=== Provided entries ===
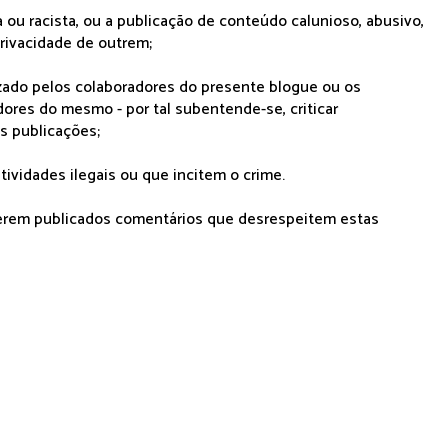
 ou racista, ou a publicação de conteúdo calunioso, abusivo,
rivacidade de outrem;
lizado pelos colaboradores do presente blogue ou os
dores do mesmo - por tal subentende-se, criticar
as publicações;
tividades ilegais ou que incitem o crime.
serem publicados comentários que desrespeitem estas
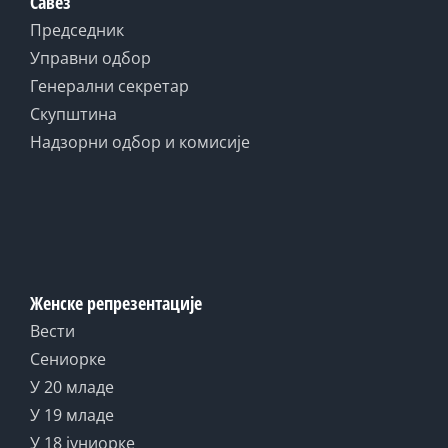
Савез
Председник
Управни одбор
Генерални секретар
Скупштина
Надзорни одбор и комисије
Женске репрезентације
Вести
Сениорке
У 20 младе
У 19 младе
У 18 јуниорке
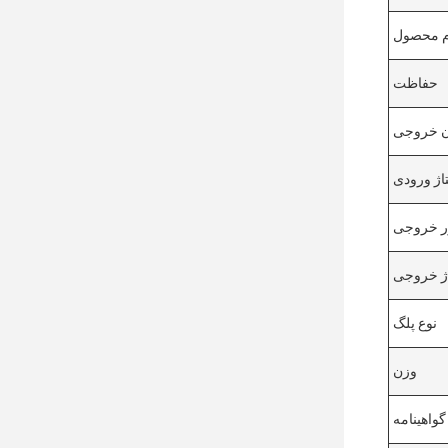
م محصول
حفاظت
ن خروجی
تاژ ورودی
ور خروجی
اژ خروجی
نوع پلگ
وزن
گواهینامه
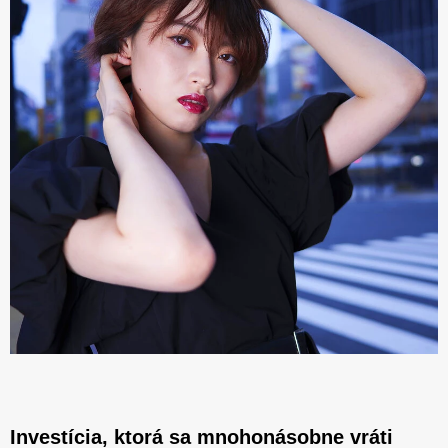
Investícia, ktorá sa mnohonásobne vráti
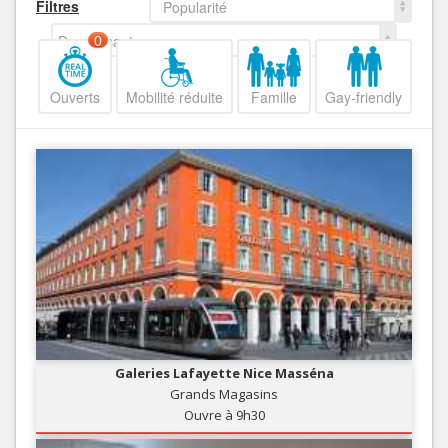
Filtres
Popularité
Decroissant
0
Ouverts
Mobilité réduite
Famille
Gay-friendly
Galeries Lafayette Nice Masséna
Grands Magasins
Ouvre à 9h30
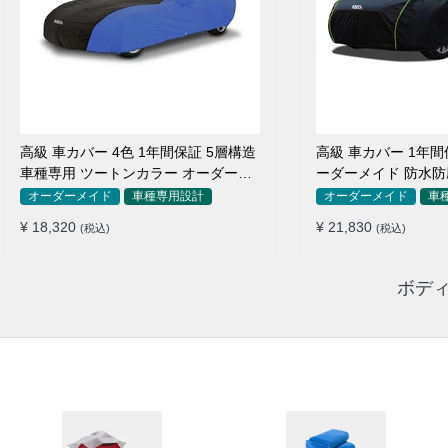
高級 車カバー 4色 1年間保証 5層構造
高級 車カバー 1年間
車種専用 ツートンカラー オーダーメ
ーダーメイド 防水防
イド 防水 耐久性
用
オーダーメイド
車種専用設計
オーダーメイド
車
¥ 18,320
¥ 21,830
(税込)
(税込)
ボディ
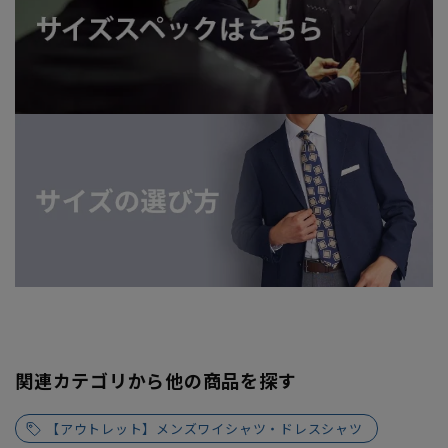
関連カテゴリから他の商品を探す
【アウトレット】メンズワイシャツ・ドレスシャツ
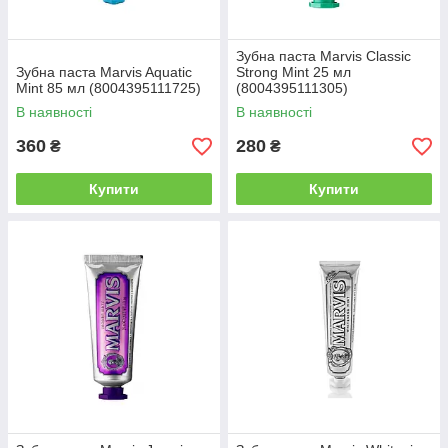
Зубна паста Marvis Classic
Зубна паста Marvis Aquatic
Strong Mint 25 мл
Mint 85 мл (8004395111725)
(8004395111305)
В наявності
В наявності
360
280
₴
₴
Купити
Купити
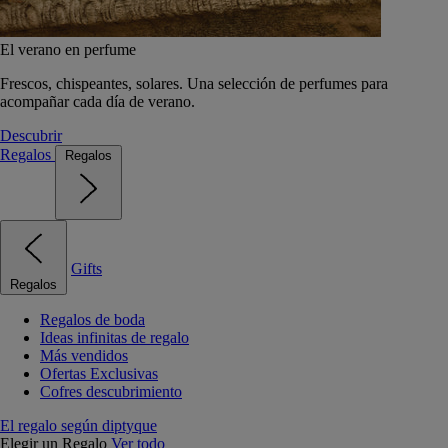
El verano en perfume
Frescos, chispeantes, solares. Una selección de perfumes para
acompañar cada día de verano.
Descubrir
Regalos
Regalos
Gifts
Regalos
Regalos de boda
Ideas infinitas de regalo
Más vendidos
Ofertas Exclusivas
Cofres descubrimiento
El regalo según diptyque
Elegir un Regalo
Ver todo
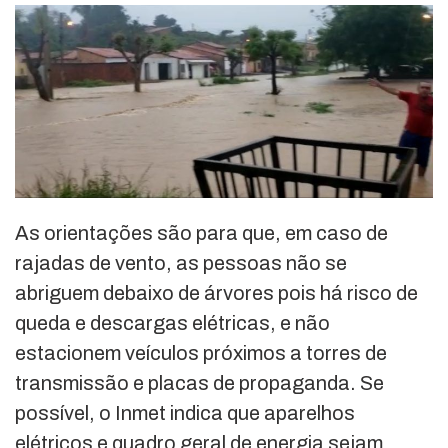
As orientações são para que, em caso de
rajadas de vento, as pessoas não se
abriguem debaixo de árvores pois há risco de
queda e descargas elétricas, e não
estacionem veículos próximos a torres de
transmissão e placas de propaganda. Se
possível, o Inmet indica que aparelhos
elétricos e quadro geral de energia sejam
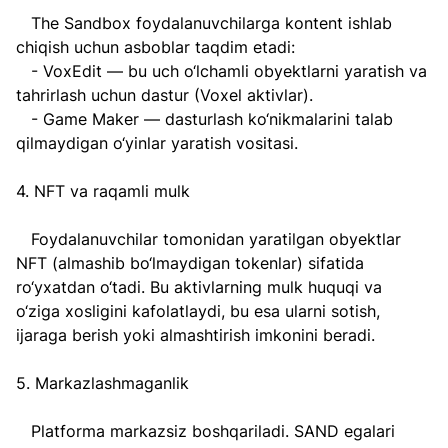
   The Sandbox foydalanuvchilarga kontent ishlab 
chiqish uchun asboblar taqdim etadi:  
   - VoxEdit — bu uch o‘lchamli obyektlarni yaratish va 
tahrirlash uchun dastur (Voxel aktivlar).  
   - Game Maker — dasturlash ko‘nikmalarini talab 
qilmaydigan o‘yinlar yaratish vositasi.  
4. NFT va raqamli mulk  
   Foydalanuvchilar tomonidan yaratilgan obyektlar 
NFT (almashib bo‘lmaydigan tokenlar) sifatida 
ro‘yxatdan o‘tadi. Bu aktivlarning mulk huquqi va 
o‘ziga xosligini kafolatlaydi, bu esa ularni sotish, 
ijaraga berish yoki almashtirish imkonini beradi.  
5. Markazlashmaganlik
   Platforma markazsiz boshqariladi. SAND egalari 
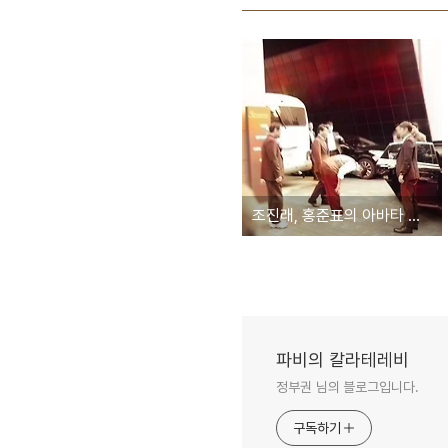
조진래, 홍준표의 아바타 확실하게 인증
파비의 칼라테레비
정부권 님의 블로그입니다.
구독하기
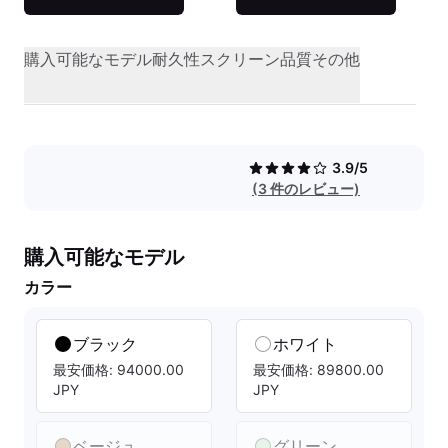
購入可能なモデル
耐久性
スクリーン品質
その他
3.9/5
(3 件のレビュー)
購入可能なモデル
カラー
ブラック
ホワイト
最安価格: 94000.00
最安価格: 89800.00
JPY
JPY
ベージュ
グリーン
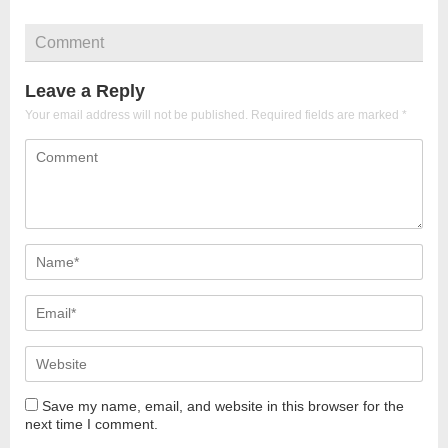
Comment
Leave a Reply
Your email address will not be published.
Required fields are marked
*
Save my name, email, and website in this browser for the
next time I comment.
===
Aim of the task => The reply should hold every entry above, given again exactly, but not a single picture.

Written response =>
 ou racista, ou a publicação de conteúdo calunioso, abusivo,
rivacidade de outrem;
lizado pelos colaboradores do presente blogue ou os
dores do mesmo - por tal subentende-se, criticar
as publicações;
tividades ilegais ou que incitem o crime.
serem publicados comentários que desrespeitem estas
Савез
Председник
Управни одбор
Генерални секретар
Скупштина
Надзорни одбор и комисије
Женске репрезентације
Вести
Сениорке
У 20 младе
У 19 младе
У 18 јуниорке
م محصول
حفاظت
ن خروجی
تاژ ورودی
ور خروجی
اژ خروجی
نوع پلگ
وزن
گواهینامه
Investícia, ktorá sa mnohonásobne vráti
Filtres
Popularité
Decroissant
0
Ouverts
Mobilité réduite
Famille
Gay-friendly
Galeries Lafayette Nice Masséna
Grands Magasins
Ouvre à 9h30
高級 車カバー 4色 1年間保証 5層構造
高級 車カバー 1年間
車種専用 ツートンカラー オーダーメ
ーダーメイド 防水防
イド 防水 耐久性
用
オーダーメイド
車種専用設計
オーダーメイド
車
¥ 18,320
¥ 21,830
(税込)
(税込)
ボディ
関連カテゴリから他の商品を探す
【アウトレット】メンズワイシャツ・ドレスシャツ
Зубна паста Marvis Classic
Зубна паста Marvis Aquatic
Strong Mint 25 мл
Mint 85 мл (8004395111725)
(8004395111305)
В наявності
В наявності
360
280
₴
₴
Купити
Купити
El verano en perfume
Frescos, chispeantes, solares. Una selección de perfumes para
acompañar cada día de verano.
Descubrir
Regalos
Regalos
Gifts
Regalos
Regalos de boda
Ideas infinitas de regalo
Más vendidos
Ofertas Exclusivas
Cofres descubrimiento
El regalo según diptyque
Elegir un Regalo
Ver todo
As orientações são para que, em caso de
rajadas de vento, as pessoas não se
abriguem debaixo de árvores pois há risco de
queda e descargas elétricas, e não
estacionem veículos próximos a torres de
transmissão e placas de propaganda. Se
possível, o Inmet indica que aparelhos
elétricos e quadro geral de energia sejam
   The Sandbox foydalanuvchilarga kontent ishlab 
chiqish uchun asboblar taqdim etadi:  
   - VoxEdit — bu uch o‘lchamli obyektlarni yaratish va 
tahrirlash uchun dastur (Voxel aktivlar).  
   - Game Maker — dasturlash ko‘nikmalarini talab 
qilmaydigan o‘yinlar yaratish vositasi.  
4. NFT va raqamli mulk  
   Foydalanuvchilar tomonidan yaratilgan obyektlar 
NFT (almashib bo‘lmaydigan tokenlar) sifatida 
ro‘yxatdan o‘tadi. Bu aktivlarning mulk huquqi va 
o‘ziga xosligini kafolatlaydi, bu esa ularni sotish, 
ijaraga berish yoki almashtirish imkonini beradi.  
5. Markazlashmaganlik
   Platforma markazsiz boshqariladi. SAND egalari 
조진래, 홍준표의 아바타 확실하게 인증
파비의 칼라테레비
정부권 님의 블로그입니다.
구독하기
購入可能なモデル
耐久性
スクリーン品質
その他
3.9/5
(3 件のレビュー)
購入可能なモデル
カラー
ブラック
ホワイト
最安価格: 94000.00
最安価格: 89800.00
JPY
JPY
ベージュ
グリーン
Comment
Leave a Reply
Your email address will not be published.
Required fields are marked
*
Save my name, email, and website in this browser for the
next time I comment.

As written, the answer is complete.